- Born: 28 April 1882 Kumbakonam, Madras Presidency, India
- Died: 24 April 1934 (aged 51)
- Citizenship: India
- Education: Madras Medical College
- Scientific career
- Fields: Gynecology, Surgery
- Workplaces: Egmore Women's and Children's Hospital

= S. Rangachari =

Indian surgeon and gynaecologist (1882–1934)

Diwan Bahadur Dr. Sarukkai Rangachari (28 April 1882 – 24 April 1934) was a medical practitioner, surgeon and gynaecologist from the Madras Presidency.

== Early life and education ==

Dr.S.Rangachari was born in a Vaishnavite Brahmin family of Sarukkai near Kumbakonam on 28 April 1882. His father Krishnamachari was an engineer who was involved in the construction of the Napier Bridge and the General Hospital, Madras while his uncle, S. Gopalachari was a distinguished lawyer who served as Diwan of Travancore. Dr. Rangachari studied at the Town High School, Kumbakonam and graduated from the Madras Christian College.

At the encouragement of two European surgeons Nibblock and Gifford, Rangachari joined the Madras Medical College in 1900 graduating in 1904.

== Career ==

Rangachari joined the government service as an Assistant Surgeon in 1906 and served in Egmore, Hyderabad, Mayavaram, Tanjore, Negapatam, Kumbakonam and Berhampore.

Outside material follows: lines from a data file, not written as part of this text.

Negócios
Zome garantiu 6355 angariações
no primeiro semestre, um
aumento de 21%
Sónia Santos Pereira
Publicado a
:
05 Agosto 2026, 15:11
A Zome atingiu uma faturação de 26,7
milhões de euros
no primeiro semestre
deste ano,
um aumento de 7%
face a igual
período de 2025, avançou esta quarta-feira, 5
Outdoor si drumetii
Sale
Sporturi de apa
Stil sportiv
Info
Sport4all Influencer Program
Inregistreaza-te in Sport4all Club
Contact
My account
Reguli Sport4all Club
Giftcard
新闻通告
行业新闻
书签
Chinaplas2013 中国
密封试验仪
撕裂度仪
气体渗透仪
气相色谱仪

In July 1917, Rangachari was made the Deputy Superintendent of the Egmore Women's and Children's Hospital, the first Indian to hold the post. In 1919, he became surgeon and served till 1922, when he quit government service to set up private practice at Kensington Nursing Home on Poonamallee High Road. The doctor often treated his patients for free.

== Death ==

Rangachari succumbed to a typhoid epidemic on 24 April 1934. He was 52 at the time of his death.

== Flying Doctor ==

Rangachari, initially, used a cycle and then, a motorbike to visit his patients. In the late 1920s, Rangachari purchased a Rolls-Royce Phantom I for Rs. 52,000. Later, he bought a Puss Moth aeroplane for Rs. 60,000 to travel quickly and easily around the Presidency. This got him the appellation "Flying Doctor".

== Personal life ==

Rangachari married twice, his first wife dying early. His second marriage to Kamalamma lasted longer.

== Public honor ==
The public of Madras subscribed to a statue in honor of this surgeon, which was unveiled by Lord Erskine, Governor of Madras, in 1939. That statue still stands near the exit gate of the Government General Hospital, Chennai.